If a match between the $2
values in eaach file is made and both conditions if($10>30 && $11>49
are meet, then the matching line from the .txt
file is printed in the out
under Match in both files and meet criteria
. If no match is found or the criterias is not meet then the line in the .txt
is printed in the out
under Missing in comparison:
.
The below code provided by @Don Cragun works great but since my data has changed a bit I made some updates to it:
(code that works perfect)
IAm=${0##*/}
InDir1='/home/cmccabe/Desktop/comparison/reference/10bp'
InDir2='/home/cmccabe/Desktop/comparison/validation/files'
OutDir='/home/cmccabe/Desktop/comparison/ref_val'
cd "$InDir1"
for file1 in *.txt
do # Grab file prefix.
p=${file1%%_*}
# Find matching file2.
file2=$(printf '%s' "$InDir2/$p"_*.vcf)
if [ ! -f "$file2" ]
then printf '%s: No single file matching %s found.\n' "$IAm" \
"$file1" >&2
continue
fi
# Create matching output filename.
out=${file2##*/}
out=${out%.vcf}_comparison.txt
printf '%s\t%s\t%s\n' "$InDir1/$file1" "$file2" "$OutDir/$out"
done | awk '
BEGIN { FS = OFS = "\t"
}
{ in1 = $1
in2 = $2
out = $3
print "Reading from " in1
while((getline < in1) == 1)
f1[$2 OFS $4 OFS $5]
close(in1)
print "Reading from " in2
while((getline < in2) == 1)
f2[$2 OFS $4 OFS $5]
close(in2)
print "Writing to " out
print "Match:" > out
for(k in f1)
if(k in f2) {
print k > out
delete f1[k]
delete f2[k]
}
print "Missing in Reference but found in IDP:" > out
for(k in f2) {
print k > out
delete f2[k]
}
print "Missing in IDP but found in Reference:" > out
for(k in f1) {
print k > out
delete f1[k]
}
close(out)
print "***"
}'
updated version which does not run with comments marked by --
IAm=${0##*/}
InDir1='/home/cmccabe/Desktop/comparison/missing' -- updated path to .txt files
InDir2='/home/cmccabe/Desktop/comparison/test_tvc' -- updated path to .bed files
OutDir='/home/cmccabe/Desktop/comparison/final' -- updated path to output
cd "$InDir1"
for file1 in *.txt
do # Grab file prefix.
p=${file1%%_*}
# Find matching file2.
file2=$(printf '%s' "$InDir2/$p"_*.bed) -- updated extension
if [ ! -f "$file2" ]
then printf '%s: No single file matching %s found.\n' "$IAm" \
"$file1" >&2
continue
fi
# Create matching output filename.
out=${file2##*/}
out=${out%.vcf}_final.txt -- updated output
printf '%s\t%s\t%s\n' "$InDir1/$file1" "$file2" "$OutDir/$out"
done | awk '
BEGIN { FS = OFS = "\t"
}
{ in1 = $1
in2 = $2
out = $3
print "Reading from " in1
while((getline < in1) == 1)
f1[$2] -- updated to look for each $2 in the .txt file
close(in1)
print "Reading from " in2
while((getline < in2) == 1)
f2[$2] -- updated to look for each $2 from the .txt file in the matching .bed file
close(in2)
print "Writing to " out
print "Match in both files and meet criteria:" > out
for(k in f1)
if(k in f2) {
print k > out
delete f1[k]
delete f2[k]
}
print "Missing in comparison:" > out
for(k in f2) {
print k > out
delete f2[k]
}
close(out)
print "***"
}'
I am not sure how to perform the two if
statements on the matching $2
values.
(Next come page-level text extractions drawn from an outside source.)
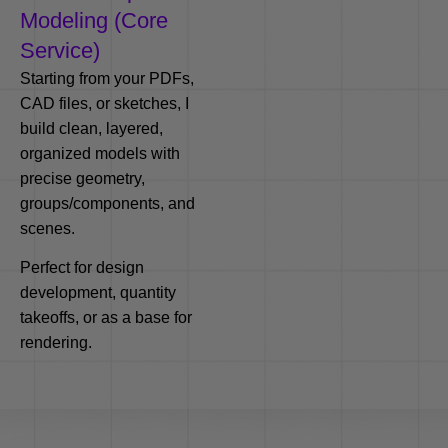
Modeling (Core
Service)
Starting from your PDFs,
CAD files, or sketches, I
build clean, layered,
organized models with
precise geometry,
groups/components, and
scenes.
Perfect for design
development, quantity
takeoffs, or as a base for
rendering.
Below are two sample input files as well as the desired output.
file1 (F113.txt)
Missing in IDP but found in Reference:
2 166848646 G A exonic SCN1A 68 13 16;20 0;0 17;15 0;0 0;0 0;0 c.[5139C>T]+[=] 52.94
2 166245888 G A exonic SCN1A 68 13 16;20 0;0 17;15 0;0 0;0 0;0 c.[5500G>T]+[=] 32
file2 (F113.bed)
Chrom Position Gene Sym Target ID Type Zygosity Genotype Ref Variant Var Freq Qual Coverage Ref Cov Var Cov
chr2 166245425 SCN2A AMPL5155065355 SNP Het C/T C T 54 100 50 23 27
chr2 166848646 SCN1A AMPL1543060606 SNP Het G/A G A 52.9411764706 100 68 32 36
desired output
Match in both files and meet criteria:
2 166848646 G A exonic SCN1A 68 13 16;20 0;0 17;15 0;0 0;0 0;0 c.[5139C>T]+[=] 52.94
Missing in comparison:
2 166245888 G A exonic SCN1A 68 13 16;20 0;0 17;15 0;0 0;0 0;0 c.[5500G>T]+[=] 32
I hope I have included enough information and thank you :).